Start of Provided entries

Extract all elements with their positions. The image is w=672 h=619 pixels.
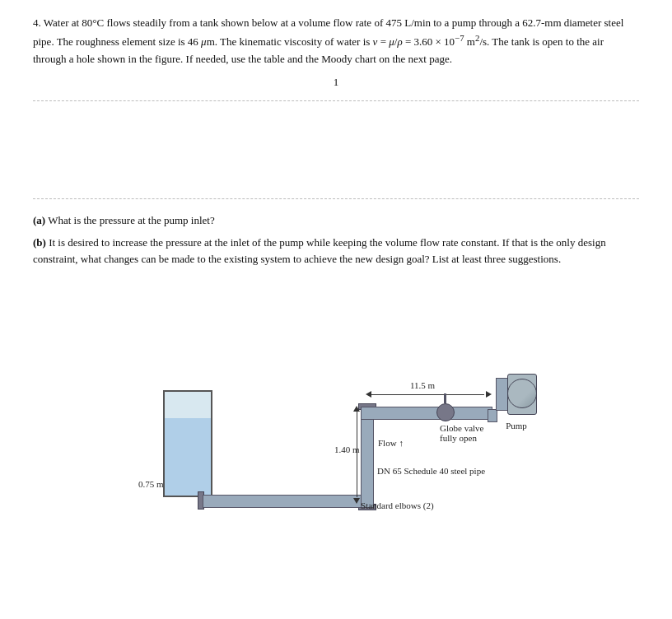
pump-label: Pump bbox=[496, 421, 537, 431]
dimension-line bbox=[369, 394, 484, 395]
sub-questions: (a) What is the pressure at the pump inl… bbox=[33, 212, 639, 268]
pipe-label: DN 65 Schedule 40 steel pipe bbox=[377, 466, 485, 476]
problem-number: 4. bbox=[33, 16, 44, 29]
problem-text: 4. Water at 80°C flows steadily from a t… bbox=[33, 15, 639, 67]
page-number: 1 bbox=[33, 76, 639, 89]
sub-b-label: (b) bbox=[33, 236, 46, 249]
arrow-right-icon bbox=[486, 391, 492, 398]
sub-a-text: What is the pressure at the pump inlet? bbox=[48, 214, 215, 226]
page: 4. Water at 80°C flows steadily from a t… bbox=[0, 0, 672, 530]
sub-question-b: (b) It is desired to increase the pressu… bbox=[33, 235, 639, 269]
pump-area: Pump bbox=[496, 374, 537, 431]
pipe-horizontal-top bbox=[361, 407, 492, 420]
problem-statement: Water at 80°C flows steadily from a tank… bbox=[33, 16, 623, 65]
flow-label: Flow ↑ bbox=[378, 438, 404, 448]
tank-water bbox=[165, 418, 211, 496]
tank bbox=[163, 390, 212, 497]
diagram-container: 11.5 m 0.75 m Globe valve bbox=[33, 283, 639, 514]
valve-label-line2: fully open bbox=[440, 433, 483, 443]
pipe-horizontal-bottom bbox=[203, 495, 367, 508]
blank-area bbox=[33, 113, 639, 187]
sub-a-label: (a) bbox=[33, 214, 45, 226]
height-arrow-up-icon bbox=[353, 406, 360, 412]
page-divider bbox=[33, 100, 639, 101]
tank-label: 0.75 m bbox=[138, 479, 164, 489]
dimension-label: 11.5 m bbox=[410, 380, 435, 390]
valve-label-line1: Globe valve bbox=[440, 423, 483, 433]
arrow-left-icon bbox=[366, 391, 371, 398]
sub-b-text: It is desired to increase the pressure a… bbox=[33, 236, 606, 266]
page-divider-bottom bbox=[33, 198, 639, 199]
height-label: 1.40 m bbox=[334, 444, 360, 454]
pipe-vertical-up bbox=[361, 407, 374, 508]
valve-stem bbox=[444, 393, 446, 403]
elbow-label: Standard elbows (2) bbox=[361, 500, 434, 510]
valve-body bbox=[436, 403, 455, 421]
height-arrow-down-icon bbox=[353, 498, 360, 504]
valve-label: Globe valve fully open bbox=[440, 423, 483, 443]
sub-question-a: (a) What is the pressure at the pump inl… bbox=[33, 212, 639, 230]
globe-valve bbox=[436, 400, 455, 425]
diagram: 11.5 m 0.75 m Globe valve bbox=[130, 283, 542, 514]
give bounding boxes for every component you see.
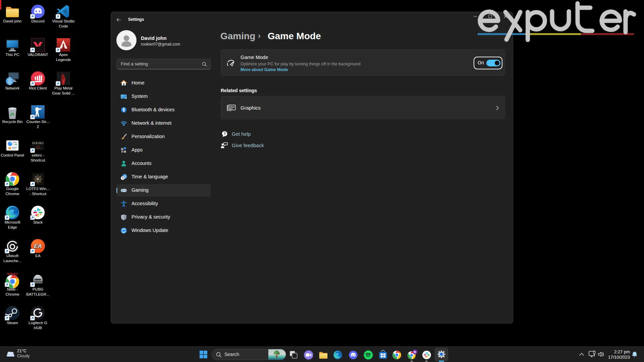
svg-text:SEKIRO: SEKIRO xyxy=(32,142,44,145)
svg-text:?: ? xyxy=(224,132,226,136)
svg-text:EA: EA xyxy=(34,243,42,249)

End of Provided entries

§ Your objective
Write out all the entries exactly, except for the pictures.

§ Answer to this problem
Extract all elements with their positions. The image is w=672 h=619 pixels.
pump-label: Pump bbox=[496, 421, 537, 431]
dimension-line bbox=[369, 394, 484, 395]
sub-questions: (a) What is the pressure at the pump inl… bbox=[33, 212, 639, 268]
pipe-label: DN 65 Schedule 40 steel pipe bbox=[377, 466, 485, 476]
problem-number: 4. bbox=[33, 16, 44, 29]
problem-text: 4. Water at 80°C flows steadily from a t… bbox=[33, 15, 639, 67]
page-number: 1 bbox=[33, 76, 639, 89]
sub-b-label: (b) bbox=[33, 236, 46, 249]
arrow-right-icon bbox=[486, 391, 492, 398]
sub-a-text: What is the pressure at the pump inlet? bbox=[48, 214, 215, 226]
page: 4. Water at 80°C flows steadily from a t… bbox=[0, 0, 672, 530]
sub-question-b: (b) It is desired to increase the pressu… bbox=[33, 235, 639, 269]
pump-area: Pump bbox=[496, 374, 537, 431]
pipe-horizontal-top bbox=[361, 407, 492, 420]
problem-statement: Water at 80°C flows steadily from a tank… bbox=[33, 16, 623, 65]
flow-label: Flow ↑ bbox=[378, 438, 404, 448]
tank-water bbox=[165, 418, 211, 496]
tank bbox=[163, 390, 212, 497]
diagram-container: 11.5 m 0.75 m Globe valve bbox=[33, 283, 639, 514]
valve-label-line2: fully open bbox=[440, 433, 483, 443]
pipe-horizontal-bottom bbox=[203, 495, 367, 508]
blank-area bbox=[33, 113, 639, 187]
sub-a-label: (a) bbox=[33, 214, 45, 226]
height-arrow-up-icon bbox=[353, 406, 360, 412]
page-divider bbox=[33, 100, 639, 101]
tank-label: 0.75 m bbox=[138, 479, 164, 489]
dimension-label: 11.5 m bbox=[410, 380, 435, 390]
valve-label-line1: Globe valve bbox=[440, 423, 483, 433]
arrow-left-icon bbox=[366, 391, 371, 398]
sub-b-text: It is desired to increase the pressure a… bbox=[33, 236, 606, 266]
page-divider-bottom bbox=[33, 198, 639, 199]
height-label: 1.40 m bbox=[334, 444, 360, 454]
pipe-vertical-up bbox=[361, 407, 374, 508]
valve-stem bbox=[444, 393, 446, 403]
elbow-label: Standard elbows (2) bbox=[361, 500, 434, 510]
valve-body bbox=[436, 403, 455, 421]
height-arrow-down-icon bbox=[353, 498, 360, 504]
valve-label: Globe valve fully open bbox=[440, 423, 483, 443]
sub-question-a: (a) What is the pressure at the pump inl… bbox=[33, 212, 639, 230]
globe-valve bbox=[436, 400, 455, 425]
diagram: 11.5 m 0.75 m Globe valve bbox=[130, 283, 542, 514]
give bounding boxes for every component you see.
svg-text:SEKIRO: SEKIRO xyxy=(32,142,44,145)
svg-text:?: ? xyxy=(224,132,226,136)
svg-text:EA: EA xyxy=(34,243,42,249)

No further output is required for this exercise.